Regulation of the vasopressin V2 receptor by vasopressin in polarized renal collecting duct cells

• Published in: Molecular biology of the cell Vol. 15; no. 12; pp. 5693 - 5699
• Main Authors: Robben, J H, Knoers, N V A M, Deen, P M T
• Format: Journal Article
• Language: English
• Published: United States The American Society for Cell Biology 01.12.2004
• Subjects: Animals; Cell Line; Cell Polarity; Dogs; Glycosylation; Kidney Tubules, Collecting - cytology; Kidney Tubules, Collecting - drug effects; Kidney Tubules, Collecting - metabolism; Lysosomes - drug effects; Lysosomes - metabolism; Organelles - metabolism; Protein Processing, Post-Translational - drug effects; Receptors, Vasopressin - genetics; Receptors, Vasopressin - metabolism; Time Factors; Vasopressins - pharmacology
• ISSN: 1059-1524; 1939-4586
• DOI: 10.1091/mbc.E04-04-0337

Binding of arginine-vasopressin (AVP) to its V2 receptor (V2R) in the basolateral membrane of principal cells induces Aquaporin-2-mediated water reabsorption in the kidney.

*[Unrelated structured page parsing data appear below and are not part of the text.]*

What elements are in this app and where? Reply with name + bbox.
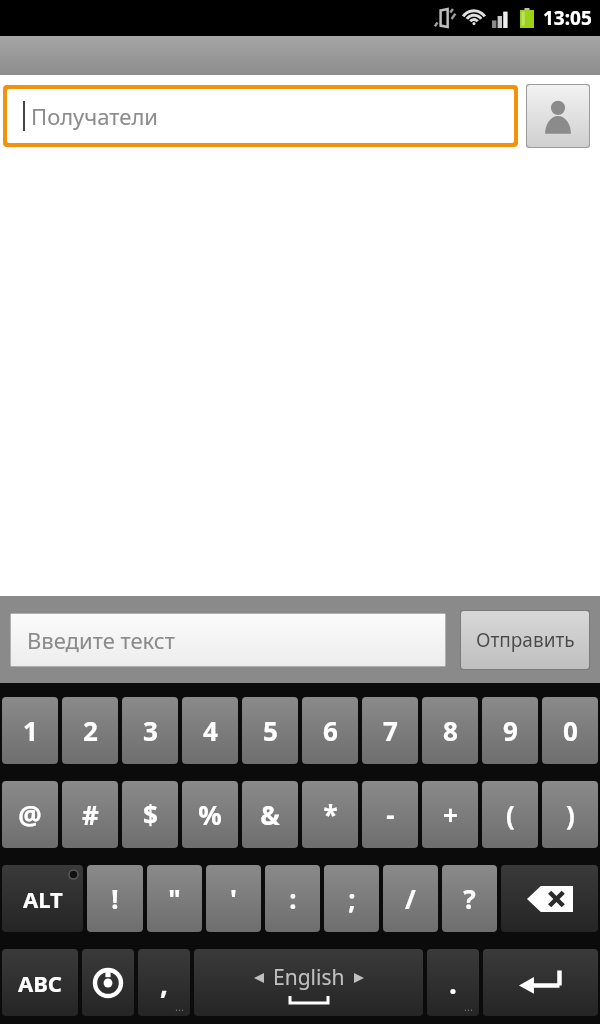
button[interactable]: ! bbox=[87, 865, 143, 932]
staticText: @ bbox=[18, 797, 42, 832]
staticText: * bbox=[323, 797, 338, 832]
button[interactable]: 5 bbox=[242, 697, 298, 764]
staticText: 8 bbox=[443, 713, 458, 748]
button[interactable]: 0 bbox=[542, 697, 598, 764]
staticText: 5 bbox=[263, 713, 278, 748]
staticText: ... bbox=[464, 999, 473, 1014]
staticText: , bbox=[160, 964, 168, 1002]
button[interactable]: Backspace bbox=[501, 865, 598, 932]
staticText: / bbox=[405, 881, 416, 916]
staticText: # bbox=[82, 797, 99, 832]
button[interactable]: Choose contact bbox=[527, 85, 589, 147]
button[interactable]: ( bbox=[482, 781, 538, 848]
staticText: ; bbox=[348, 881, 356, 916]
button[interactable]: 4 bbox=[182, 697, 238, 764]
staticText: English bbox=[273, 963, 345, 992]
staticText: 3 bbox=[143, 713, 158, 748]
button[interactable]: Enter bbox=[483, 949, 598, 1016]
button[interactable]: / bbox=[383, 865, 438, 932]
button[interactable]: 6 bbox=[302, 697, 358, 764]
staticText: Отправить bbox=[476, 627, 575, 653]
staticText: ' bbox=[230, 881, 237, 916]
staticText: 0 bbox=[563, 713, 578, 748]
button[interactable]: # bbox=[62, 781, 118, 848]
staticText: 4 bbox=[203, 713, 218, 748]
staticText: 7 bbox=[383, 713, 398, 748]
button[interactable]: - bbox=[362, 781, 418, 848]
staticText: 6 bbox=[323, 713, 338, 748]
button[interactable]: : bbox=[265, 865, 320, 932]
button[interactable]: . bbox=[427, 949, 479, 1016]
button[interactable]: 9 bbox=[482, 697, 538, 764]
button[interactable]: Получатели bbox=[7, 89, 514, 143]
staticText: 2 bbox=[83, 713, 98, 748]
button[interactable]: % bbox=[182, 781, 238, 848]
staticText: 9 bbox=[503, 713, 518, 748]
button[interactable]: $ bbox=[122, 781, 178, 848]
button[interactable]: & bbox=[242, 781, 298, 848]
staticText: " bbox=[168, 881, 181, 916]
button[interactable]: * bbox=[302, 781, 358, 848]
button[interactable]: Space, English bbox=[194, 949, 423, 1016]
button[interactable]: 3 bbox=[122, 697, 178, 764]
button[interactable]: + bbox=[422, 781, 478, 848]
button[interactable]: ) bbox=[542, 781, 598, 848]
staticText: ! bbox=[111, 881, 119, 916]
button[interactable]: ABC bbox=[2, 949, 78, 1016]
staticText: ... bbox=[175, 999, 184, 1014]
staticText: . bbox=[449, 964, 457, 1002]
button[interactable]: Введите текст bbox=[11, 614, 445, 666]
button[interactable]: , bbox=[138, 949, 190, 1016]
staticText: ? bbox=[463, 881, 476, 916]
button[interactable]: Input method settings bbox=[82, 949, 134, 1016]
button[interactable]: @ bbox=[2, 781, 58, 848]
staticText: Введите текст bbox=[27, 625, 175, 655]
button[interactable]: ' bbox=[206, 865, 261, 932]
staticText: + bbox=[443, 797, 458, 832]
staticText: ALT bbox=[23, 884, 63, 914]
button[interactable]: ; bbox=[324, 865, 379, 932]
button[interactable]: Отправить bbox=[461, 611, 589, 669]
button[interactable]: 7 bbox=[362, 697, 418, 764]
button[interactable]: ALT bbox=[2, 865, 83, 932]
staticText: ) bbox=[566, 797, 575, 832]
staticText: ( bbox=[506, 797, 515, 832]
button[interactable]: ? bbox=[442, 865, 497, 932]
staticText: % bbox=[198, 797, 222, 832]
staticText: ABC bbox=[18, 968, 62, 998]
staticText: & bbox=[260, 797, 280, 832]
staticText: - bbox=[386, 797, 395, 832]
button[interactable]: " bbox=[147, 865, 202, 932]
button[interactable]: 8 bbox=[422, 697, 478, 764]
staticText: Получатели bbox=[31, 101, 158, 131]
button[interactable]: 2 bbox=[62, 697, 118, 764]
button[interactable]: 1 bbox=[2, 697, 58, 764]
staticText: 13:05 bbox=[543, 5, 592, 31]
staticText: $ bbox=[143, 797, 158, 832]
staticText: : bbox=[289, 881, 297, 916]
staticText: 1 bbox=[23, 713, 38, 748]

To study the regulation of the V2R by dDAVP in a proper model, a polarized renal cell line stably-expressing V2R-GFP was generated. Labeled AVP-binding studies revealed an equal basolateral vs. apical membrane distribution for V2R-GFP and endogenous V2R. In these cells, GFP-V2R was expressed in its mature form and localized for 75% in the basolateral membrane and for 25% to late endosomes/lysosomes. dDAVP caused a dose- and time-dependent internalization of V2R-GFP, which was completed within 1 h with 100 nM dDAVP, was prevented by coincubation with a V2R antagonist, and which reduced its half-life from 11.5 to 2.8 h. Semiquantification of the V2R-GFP colocalization with E-cadherin (basolateral membrane), early endosomal antigen-1 (EEA-1) and lysosome-associated membrane protein-2 (LAMP-2) in time revealed that most dDAVP-bound V2R was internalized via early endosomes to late endosomes/lysosomes, where it was degraded. The dDAVP-internalized V2R did not recycle to the basolateral membrane. In conclusion, we established the itinerary of the V2R in a polarized cell model that likely resembles the in vivo V2R localization and regulation by AVP to a great extent.